EAC countries in new effort to add value to agricultural products

Rwanda, Uganda and Kenya are set to add value to their agricultural produce as well as reduce losses on perishable commodities following a $2 billion investment in cold storage facilities.

Friday, May 13, 2016

Rwanda, Uganda and Kenya are set to add value to their agricultural produce as well as reduce losses on perishable commodities following a $2 billion investment in cold storage facilities.

The investment by UPL Limited, an Indian based firm, in partnership with Alliance for a Green Revolution in Africa (AGRA), aims at creating innovative supply chains and energy efficient cold storage systems.

The initiative’s inception is informed by post-harvest losses, estimated at more than 40 per cent of potatoes, fruits, vegetables which agriculture experts say constitute a major impediment to the development and transformation of the agriculture sector.

Dr Agnes Kalibata, president of AGRA, told The New Times on Wednesday that the drive will allow farmers to have greater flexibility in what they grow and when they decide to bring their produce to the market, leading to more negotiating power for the farmers, and ultimately greater incomes.

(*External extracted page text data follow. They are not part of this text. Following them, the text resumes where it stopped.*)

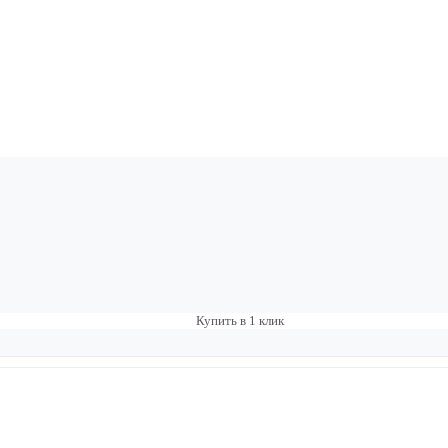
Купить в 1 клик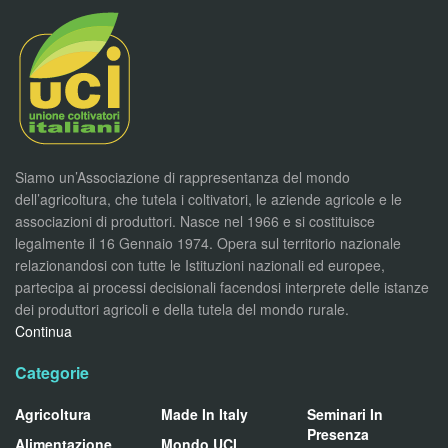
Siamo un’Associazione di rappresentanza del mondo
dell’agricoltura, che tutela i coltivatori, le aziende agricole e le
associazioni di produttori. Nasce nel 1966 e si costituisce
legalmente il 16 Gennaio 1974. Opera sul territorio nazionale
relazionandosi con tutte le Istituzioni nazionali ed europee,
partecipa ai processi decisionali facendosi interprete delle istanze
dei produttori agricoli e della tutela del mondo rurale.
Continua
Categorie
Agricoltura
Made In Italy
Seminari In
Presenza
Alimentazione
Mondo UCI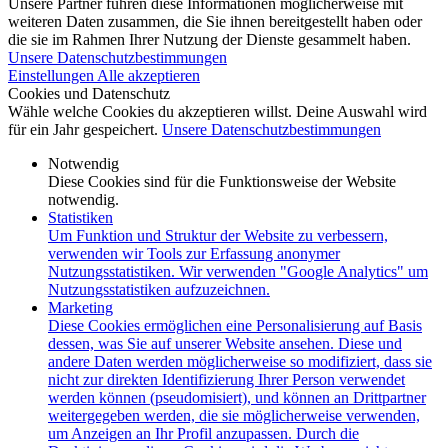
Unsere Partner führen diese Informationen möglicherweise mit
weiteren Daten zusammen, die Sie ihnen bereitgestellt haben oder
die sie im Rahmen Ihrer Nutzung der Dienste gesammelt haben.
Unsere Datenschutzbestimmungen
Einstellungen
Alle akzeptieren
Cookies und Datenschutz
Wähle welche Cookies du akzeptieren willst. Deine Auswahl wird
für ein Jahr gespeichert.
Unsere Datenschutzbestimmungen
Notwendig
Diese Cookies sind für die Funktionsweise der Website
notwendig.
Statistiken
Um Funktion und Struktur der Website zu verbessern,
verwenden wir Tools zur Erfassung anonymer
Nutzungsstatistiken. Wir verwenden "Google Analytics" um
Nutzungsstatistiken aufzuzeichnen.
Marketing
Diese Cookies ermöglichen eine Personalisierung auf Basis
dessen, was Sie auf unserer Website ansehen. Diese und
andere Daten werden möglicherweise so modifiziert, dass sie
nicht zur direkten Identifizierung Ihrer Person verwendet
werden können (pseudomisiert), und können an Drittpartner
weitergegeben werden, die sie möglicherweise verwenden,
um Anzeigen an Ihr Profil anzupassen. Durch die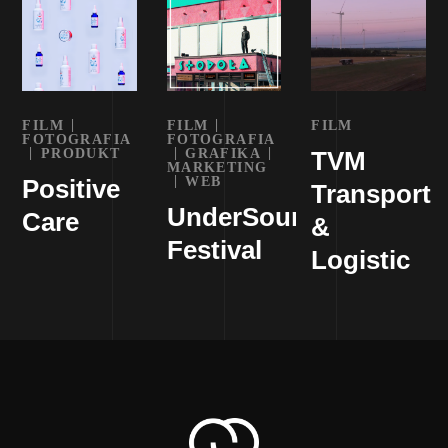
FILM
FILM
FILM
FOTOGRAFIA
FOTOGRAFIA
PRODUKT
GRAFIKA
TVM
MARKETING
Positive
WEB
Transport
UnderSound
Care
&
Festival
Logistic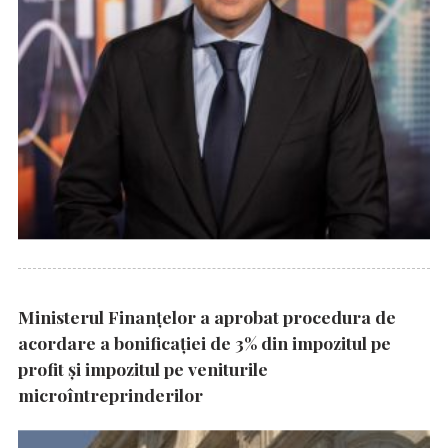
Ministerul Finanțelor a aprobat procedura de
acordare a bonificației de 3% din impozitul pe
profit și impozitul pe veniturile
microîntreprinderilor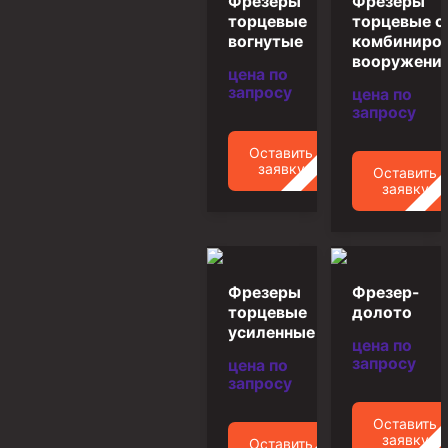
Фрезеры
Фрезеры
торцевые
торцевые с
Муфта ОТТМ 146
вогнутые
комбиниро
вооружени
Муфта БТС 324
цена по
запросу
цена по
Муфта БТС 245
запросу
Муфта БТС 178
Оставить
Муфта БТС 168
заявку
Оставить
заявку
Муфта ОТТМ 127
Муфта БТС 146
Муфта ОТТМ 245
Фрезеры
Фрезер-
Муфта ОТТМ 324
торцевые
долото
усиленные
Муфта ОТТМ 178
цена по
запросу
цена по
Муфта ОТТМ 168
запросу
Муфта ОТТМ 114
Оставить
Муфта ОТТГ 168
заявку
Оставить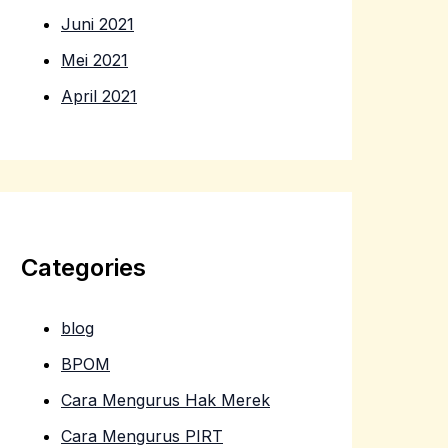
Juni 2021
Mei 2021
April 2021
Categories
blog
BPOM
Cara Mengurus Hak Merek
Cara Mengurus PIRT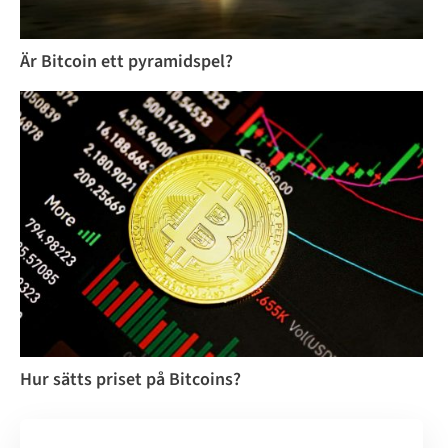
Är Bitcoin ett pyramidspel?
Hur sätts priset på Bitcoins?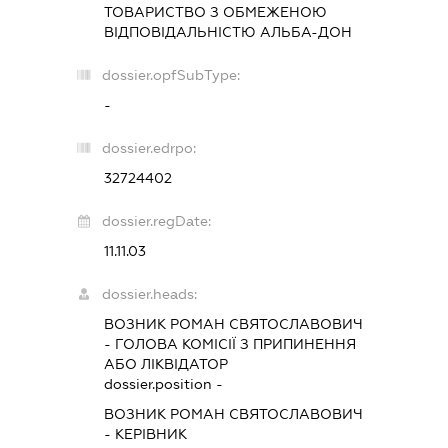
ТОВАРИСТВО З ОБМЕЖЕНОЮ
ВІДПОВІДАЛЬНІСТЮ
АЛЬБА-ДОН
dossier.opfSubType:
-
dossier.edrpo:
32724402
dossier.regDate:
11.11.03
dossier.heads:
ВОЗНИК РОМАН СВЯТОСЛАВОВИЧ
-
ГОЛОВА КОМІСІЇ З ПРИПИНЕННЯ
АБО ЛІКВІДАТОР
dossier.position -
ВОЗНИК РОМАН СВЯТОСЛАВОВИЧ
-
КЕРІВНИК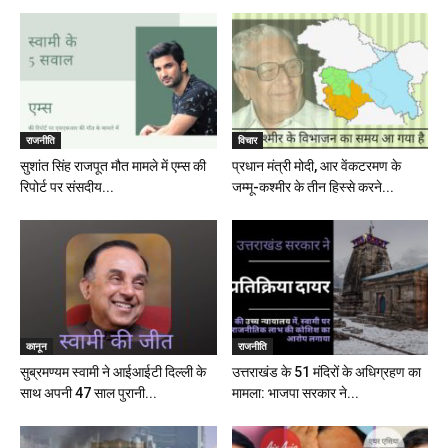
राजनीति
विचार
सुशांत सिंह राजपूत मौत मामले में एम्स की
प्रधान मंत्री मोदी, आर वेंकटरमण के
रिपोर्ट पर संसदीय...
जम्मू-कश्मीर के तीन हिस्से करने...
कानून
राजनीति
सुब्रमण्यम स्वामी ने आईआईटी दिल्ली के
उत्तराखंड के 51 मंदिरों के अधिग्रहण का
साथ अपनी 47 साल पुरानी...
मामला: भाजपा सरकार ने...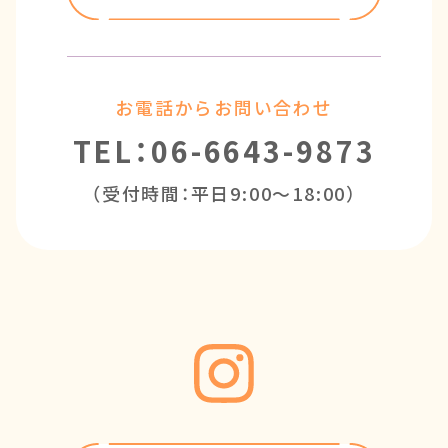
お電話からお問い合わせ
TEL：06-6643-9873
（受付時間：平日9:00～18:00）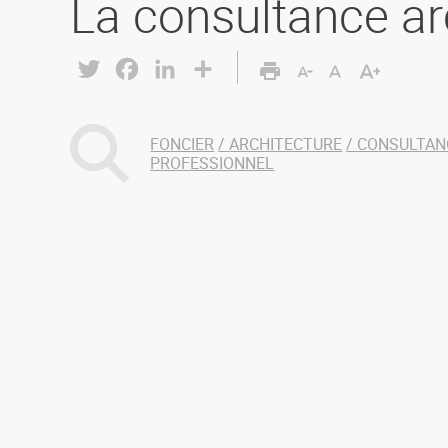
La consultance ar
Twitter
Facebook
LinkedIn
Share
FONCIER
ARCHITECTURE
CONSULTAN
PROFESSIONNEL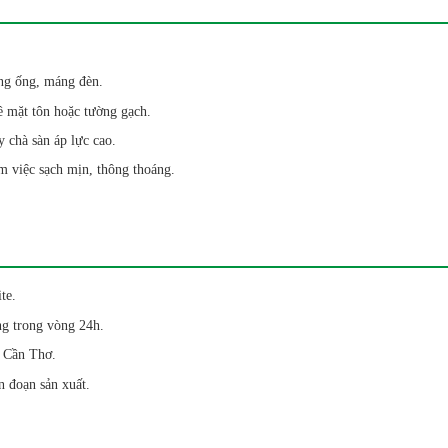
ng ống, máng đèn.
ề mặt tôn hoặc tường gạch.
 chà sàn áp lực cao.
 việc sạch mịn, thông thoáng.
te.
ng trong vòng 24h.
g Cần Thơ.
 đoạn sản xuất.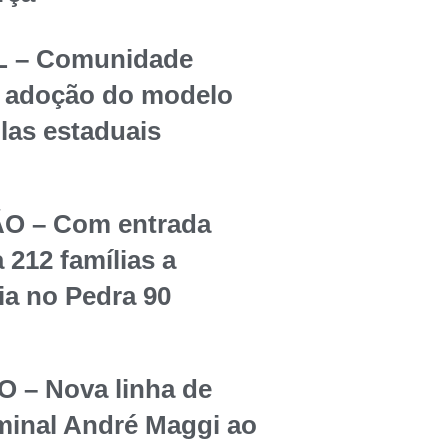
 – Comunidade
re adoção do modelo
olas estaduais
O – Com entrada
 212 famílias a
ia no Pedra 90
– Nova linha de
rminal André Maggi ao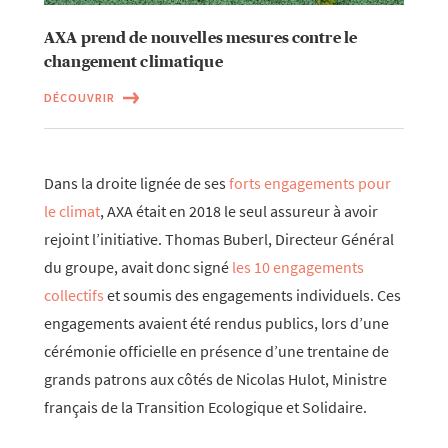
AXA prend de nouvelles mesures contre le
changement climatique
DÉCOUVRIR
Dans la droite lignée de ses
forts engagements pour
le climat
, AXA était en 2018 le seul assureur à avoir
rejoint l’initiative. Thomas Buberl, Directeur Général
du groupe, avait donc signé
les 10 engagements
collectifs
et soumis des engagements individuels. Ces
engagements avaient été rendus publics, lors d’une
cérémonie officielle en présence d’une trentaine de
grands patrons aux côtés de Nicolas Hulot, Ministre
français de la Transition Ecologique et Solidaire.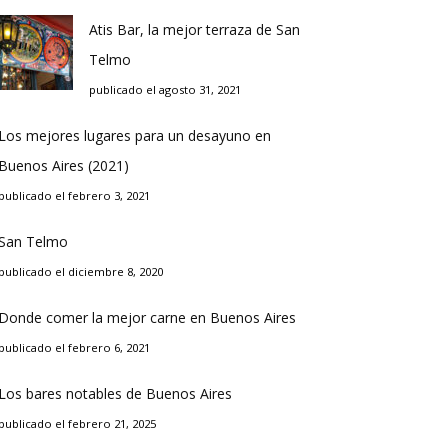
Atis Bar, la mejor terraza de San
Telmo
publicado el agosto 31, 2021
Los mejores lugares para un desayuno en
Buenos Aires (2021)
publicado el febrero 3, 2021
San Telmo
publicado el diciembre 8, 2020
Donde comer la mejor carne en Buenos Aires
publicado el febrero 6, 2021
Los bares notables de Buenos Aires
publicado el febrero 21, 2025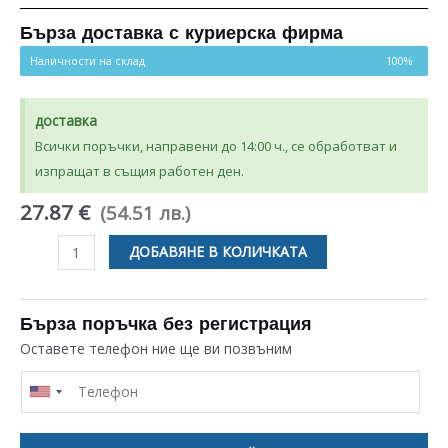
Бърза доставка с куриерска фирма
Наличности на склад
100%
доставка
Всички поръчки, направени до 14:00 ч., се обработват и
изпращат в същия работен ден.
27.87 €
(54.51 лв.)
количество
ДОБАВЯНЕ В КОЛИЧКАТА
за
МАНШОН
ЗА
Бърза поръчка без регистрация
ПЕРАЛНЯ
Оставете телефон ние ще ви позвъним
BEKO
/
SANG
/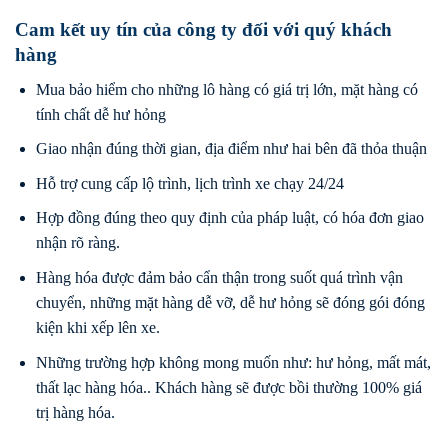
Cam kết uy tín của công ty đối với quý khách
hàng
Mua bảo hiểm cho những lô hàng có giá trị lớn, mặt hàng có
tính chất dễ hư hỏng
Giao nhận đúng thời gian, địa điểm như hai bên đã thỏa thuận
Hỗ trợ cung cấp lộ trình, lịch trình xe chạy 24/24
Hợp đồng đúng theo quy định của pháp luật, có hóa đơn giao
nhận rõ ràng.
Hàng hóa được đảm bảo cẩn thận trong suốt quá trình vận
chuyển, những mặt hàng dễ vỡ, dễ hư hỏng sẽ đóng gói đóng
kiện khi xếp lên xe.
Những trường hợp không mong muốn như: hư hỏng, mất mát,
thất lạc hàng hóa.. Khách hàng sẽ được bồi thường 100% giá
trị hàng hóa.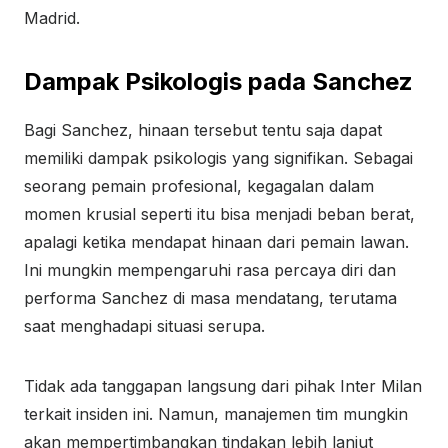
Madrid.
Dampak Psikologis pada Sanchez
Bagi Sanchez, hinaan tersebut tentu saja dapat
memiliki dampak psikologis yang signifikan. Sebagai
seorang pemain profesional, kegagalan dalam
momen krusial seperti itu bisa menjadi beban berat,
apalagi ketika mendapat hinaan dari pemain lawan.
Ini mungkin mempengaruhi rasa percaya diri dan
performa Sanchez di masa mendatang, terutama
saat menghadapi situasi serupa.
Tidak ada tanggapan langsung dari pihak Inter Milan
terkait insiden ini. Namun, manajemen tim mungkin
akan mempertimbangkan tindakan lebih lanjut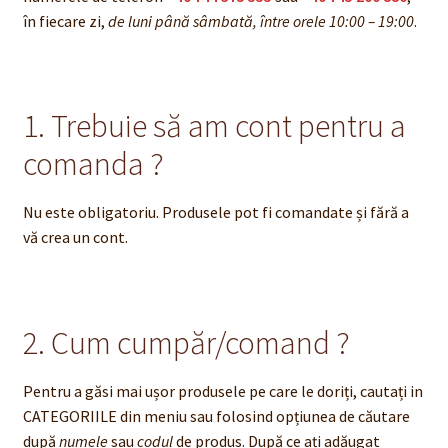
în fiecare zi,
de luni până sâmbată, între orele 10:00 – 19:00
.
Finalizare
Livrare
1. Trebuie să am cont pentru a
Plată
comanda ?
Politică de Confidențialitate cu privire la prelucrarea
datelor cu caracter personal
Nu este obligatoriu. Produsele pot fi comandate și fără a
vă crea un cont.
Politica de cookie-uri
Politica de rambursari si returnari
2. Cum cumpăr/comand ?
Recenzii
Pentru a găsi mai ușor produsele pe care le doriți, cautați in
CATEGORIILE din meniu sau folosind opțiunea de căutare
Termeni si conditii
după
numele
sau
codul
de produs. După ce ați adăugat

"Most importantly, the initiative aims to substantially bring down post-harvest losses of perishables,” Dr Kalibata said after signing the deal.

For Rwanda, the initiative will be made possible through consolidation and aggregation of small holder farmers to increase value of volumes.

The Minster for Agriculture, Geraldine Mukeshimana, said the ongoing aggregation programmes would make it possible for Rwanda to benefit from the new effort.

She said the biggest beneficiaries would be small holder farmers seeking to access markets at competitive prices all year long.

She added that such projects had previously been held back by energy challenges across the continent but this had since been addressed with the energy generation projects that started in recent years.

Mukeshimana noted that the storage plants would also give room for value addition to agricultural products from the region, thus increasing returns.

The investment is also expected to reduce imports of processed agricultural products which has contributed to the region’s high import bill.

Jai Shroff, the chief executive of UPL Limited, said, with the launch of the initiative, farmers across the region would be encouraged to be more actively engaged in commercial farming practices.